Bis belastbar geklärt sein wird, wie der maschinenlesbare Nutzungsvorbehalt wirksam erklärt werden kann (und das kann dauern), sind Anbieter von Websites und Plattformen Rechtsinhaber gut beraten, sich möglichst breit abzusichern und verschiedene Maßnahmen zu ergreifen. Dazu können beispielsweise zählen:

  • Textlicher Nutzungsvorbehalt auf allen Seiten im Footer – mindestens aber in Impressum und Nutzungsbedingungen bzw. Allgemeinen Geschäftsbedingungen, z.B.: „Wir behalten uns die Nutzung sämtlicher Inhalte dieser Website unter der URL https://www.aitava.com und sämtlicher Unterseiten und Unterverzeichnisse für Text und Data Mining i.S.v. § 44b Urheberrechtsgesetz vor.“
  • Wenn sich die Website auch an nicht-deutschsprachige Leser richtet, sollte der Nutzungsvorbehalt auch in die entsprechenden Sprachen der Zielgruppe übersetzt werden. In jedem Fall sollte der Nutzungsvorbehalt sicherheitshalber immer auch in englischer Sprache (lingua franca) erklärt werden.
  • Zusätzlich ist es ratsam, eine wirklich maschinenlesbare Form des Nutzungsvorbehalts auf der Website zu veröffentlichen, indem Webscrapern mit dem seit 1999 etablierten Robots Exclusion Standard in einer Datei namens „robots.txt“ mitgeteilt wird, dass sie auf der eigenen Seite unerwünscht sind. Mittlerweile identifiziert sich sogar der Crawler von OpenAI als GPTBot. Zu achten ist dabei unbedingt darauf, dass man keine (eigentlich erwünschte) Scraper von Suchmaschinen (z.B. den Googlebot) von der eigenen Website aussperrt. Denn wenn man bei robots.txt über das Ziel hinausschießt (was schnell passiert), das kann zu einem dramatischen Absinken in den Suchmaschinenrankings führen, was Websitebetreiber regelmäßig verhindern möchten. Eine besondere Herausforderung ist der Bingbot, weil Microsoft mit Bing sowohl eine Suchmaschine, als auch eine KI-Anwendung anbietet.
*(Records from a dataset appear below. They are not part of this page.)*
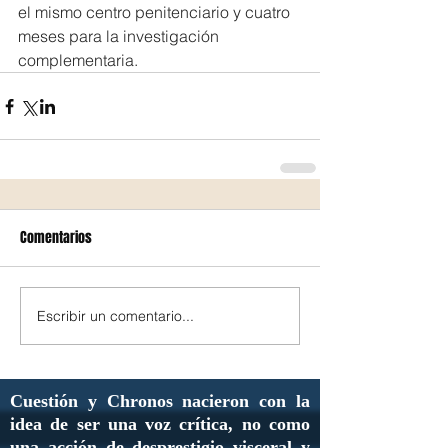
el mismo centro penitenciario y cuatro 
meses para la investigación 
complementaria.
Comentarios
Escribir un comentario...
Cuestión y Chronos nacieron con la
idea de ser una voz crítica, no como
una acción de desprestigio visceral y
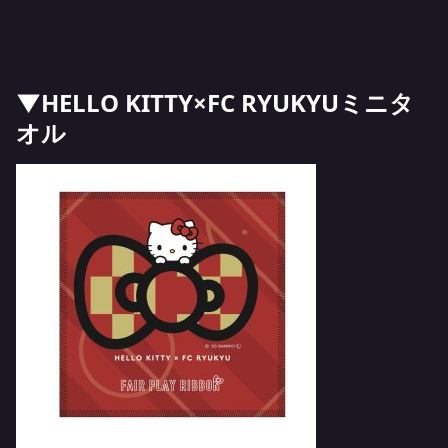
▼HELLO KITTY×FC RYUKYUミニタ
オル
Hier kommt es also auf das richtige Fine-Tuning an.
  • Schließlich empfiehlt sich die Umsetzung des neuen TDM Reservation Protocols, das von einer eigenen Community Group vorgeschlagen wurde – und damit (noch) kein W3C Standard ist. Zwar ist das TDM Reservation Protocol nach unserem Marktüberblick heute noch eher wenig verbreitet, die Umsetzung ist aber sehr einfach, standardisiert und granular im HTML-Quellcode der Website vorzunehmen und hat nicht die ggf. negativen Auswirkungen auf Suchmaschinenscraper wie die Lösung über die robots.txt.
  • Zu erwähnen ist außerdem das von der Coalition for Content Provenance and Authenticity (C2PA) entwickelte Rechteprotokoll. Hinter dem Projekt stehen unteranderem Adope, Arm, Intel, Microsoft und Truepic. Ziel ist das Unterbinden der Verbreitung irreführender Informationen. Das Protokoll sieht hierbei das Anhängen von Metadaten, dem „Manifest“, an Mediendateien vor, welche mittels eines kryptographischen Schlüssels signiert werden. Veränderungen an den Daten können so nachverfolgt werden. Insbesondere kann hierbei angegeben werden, ob Datamining oder das Trainieren von KI-Systemen mithilfe dieser Daten erlaubt sein soll.
  • Eine weitere Möglichkeit bietet der RightsML-Standard vom IPTC. RightsML bietet ein Datenmodell in einer maschinenlesbaren Sprache, welche auf dem ODLR-Standard des W3C aufbaut und für die Anforderungen der Medienindustrie angepasst wurde. Mittels Anhangs in Form des IPTC-Metadatensatzes sind so ebenfalls Angaben zum Datamining und Training von KI-Systemen denkbar.

Nicht nur digitale Texte sind betroffen

Neben Texten sind auch Musik, Zeitschriften, Bücher (ja, in Papierform), Videos und Programmcode sind betroffen. Auch hier gestattet § 44b UrhG prinzipiell die Nutzung zum Text und Data Mining ohne Zustimmung des Rechtsinhabers. Möchten Rechtsinhaber ihre Werke davor schützen, dass sie zum KI-Training genutzt werden, müssen sie auch dafür einen wirksamen Nutzungsvorbehalt erklären.